Para já, o que proliferam são os “sinais”, presumivelmente para servir de paradigma aos comportamentos de contenção e austeridade que os tempos actuais exigem. Este começa a ser o governo dos “sinais”.
O primeiro dos “sinais”: a exiguidade do novo governo (apenas 11 ministros, a que acresce o chefe do executivo) e a supressão e/ou concentração de algumas pastas. A primeira questão, a do modelo governamental, é uma supina concessão ao populismo e ao “politicamente correcto”. Afirma-se que um governo curto traduz um “sinal” de poupança, numa altura de aperto económico e de necessidade de combate ao défice. Desculpem, é uma opção simpática, mas que só por demagogia se pode sustentar: não são os ordenados de mais quatro ou cinco ministros que deitam a perder as contas públicas. Pelo contrário: não está provado que um governo com o tamanho de uma equipa de futebol seja mais eficaz, eficiente e obtenha melhor desempenho que um executivo mais equilibrado, mais próximo do que se passa na Europa.
Mais graves, a meu ver, são outras opções. Desde logo, a da concentração de ministérios. Eu não consigo perceber como é que a ministra Assunção Cristas, por exemplo, que considero simpática e dizem competente, pode abarcar adequadamente quatro pastas, que normalmente dão origem a dois ou três ministérios: agricultura, mar, ambiente e ordenamento do território. Só uma supermulher. Ou nem essa… Também não compreendo como é que o ministro da educação também o é do ensino superior e da ciência, áreas com lógicas absolutamente diferentes e não compagináveis. Como não entendo, inversamente, a despromoção da cultura a mera secretaria de estado. Ou até entendo: a direita tem da cultura uma visão meramente instrumental e decorativa, a começar pela sua dependência directa do primeiro-ministro. Nesta lógica distorcida, Guimarães nunca seria uma Capital Europeia da Cultura, nem em 2012 nem em 2020!...
Este o primeiro grande “sinal”, cujos resultados só o futuro ditará, embora, os especialistas, aqui chamados “politólogos”, determinem que “uma equipa pequena pode aumentar o risco de desgoverno”. Mas a política não é, nem nunca foi, uma ciência exacta!...
Depois, os pequenos “sinais”. Passos Coelho terá viajado em “classe económica” e acompanhado de uma pequena comitiva para o Conselho Europeu, a meio da semana Sempre para dar o exemplo. Aquilo que seria uma louvável notícia, neste acre tempo de crise, acaba por ser toldada pela informação de que, afinal, no espaço europeu, os governantes viajam quase sempre à borla. Lá se foi o “sinal”!...
Ainda um outro “sinal”, para findar esta crónica. Na cerimónia de tomada de posse, o novo primeiro-ministro anunciou, urbi et orbi, que não nomeará novos governadores civis, locais de colocação habitual de pessoal político-partidário que perde eleições autárquicas ou não “encaixa” em outros lugares mais compatíveis do aparelho de Estado. O pretexto, como sempre, será poupar, o que, novamente, se elogia.
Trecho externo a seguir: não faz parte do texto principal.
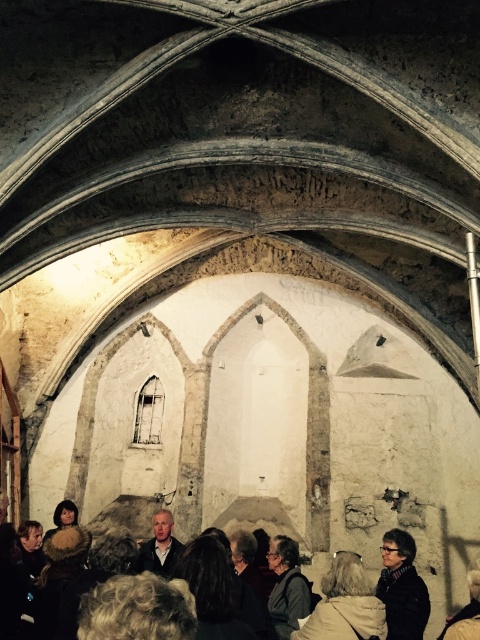 Question: Which object is the closest to the dark gray fabric jacket at center?

Choices:
 (A) matte black jacket at lower right
 (B) dark brown leather jacket at lower center

Answer: (B)

Question: Which of the following is the farthest from the observer?

Choices:
 (A) dark brown leather jacket at lower center
 (B) matte black jacket at lower right
 (C) dark gray fabric jacket at center

Answer: (C)

Question: Which object is closer to the camera taking this photo?

Choices:
 (A) matte black jacket at lower right
 (B) dark gray fabric jacket at center

Answer: (A)

Question: Is matte black jacket at lower right to the left of dark gray fabric jacket at center from the viewer's perspective?

Choices:
 (A) no
 (B) yes

Answer: (A)

Question: In this image, where is dark brown leather jacket at lower center located relative to dark gray fabric jacket at center?

Choices:
 (A) above
 (B) below

Answer: (A)

Question: Is dark brown leather jacket at lower center to the left of matte black jacket at lower right from the viewer's perspective?

Choices:
 (A) no
 (B) yes

Answer: (B)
Há, nesta aparente boa nova, dois ou três senões. O primeiro é o de que, afinal de contas, tudo vai continuar na mesmíssima, apenas desertando o pessoal político. O gabinete e o pessoal dos governos civis vão continuar, sob o comando dos secretários, figuras não nomeadas politicamente, por isso fragilizadas e que certamente apenas vão resolver situações de recurso. Em segundo lugar, a extinção dos governos civis, na verdade, aberrações e anacronismos que já não se justificam nos nossos dias, impõe uma alteração da Constituição, que os partidos da direita, em conjunto, não conseguirão ultrapassar. O Partido Socialista terá aí uma palavra a dizer!...
Finalmente, não se entende, como é que os partidos que execram a necessária regionalização, acabam com os governos civis sem cuidar de distribuir as suas tarefas por outros organismos e pelas autarquias, eventualmente, e sem contribuírem para a criação de um patamar de poder político, legitimado eleitoralmente, que faça a ponte entre o poder central e as autarquias locais, o que apenas as regiões administrativas poderão conseguir.
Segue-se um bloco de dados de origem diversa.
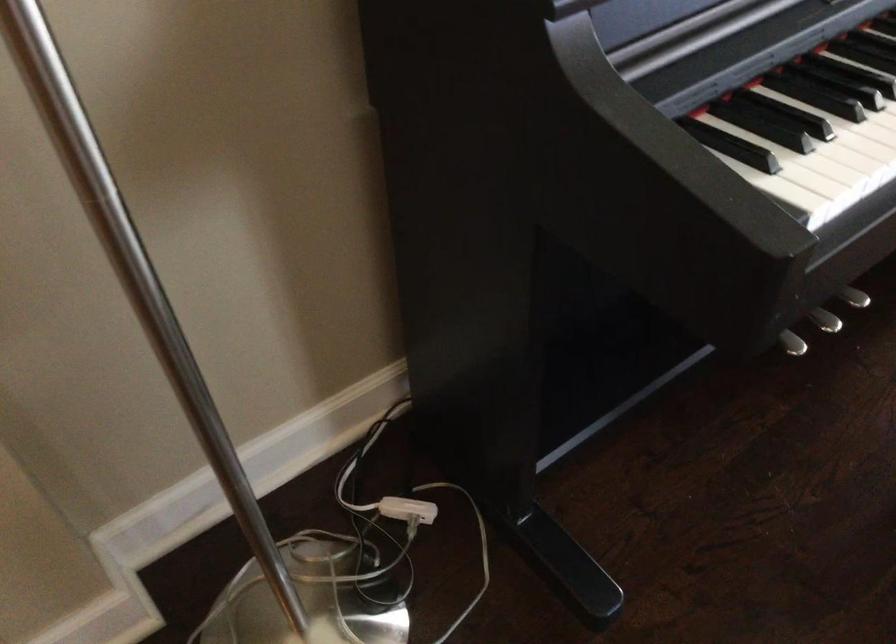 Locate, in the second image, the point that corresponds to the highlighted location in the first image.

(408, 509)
Quanto ao resto, neste organigrama governamental, fico à coca da nomeação de um gestor de empresas para o ministério da saúde, uma área que requer sensibilidade, humanismo e espírito social, que manifestamente não se antevêem. Paulo Macedo é a garantia de que a saúde vai ter de dar lucro, pelo desinvestimento no sector público, pela entrega do sistema à iniciativa privada. Os mais ricos vão ter à sua disposição os seguros e as clínicas, como até agora; os mais pobres vão ter o refugo do sistema, as sobras da saúde que não é possível de todo abdicar. O que é preocupante, num país de dois milhões de pobres e centenas de milhar de idosos e reformados de fracos recursos.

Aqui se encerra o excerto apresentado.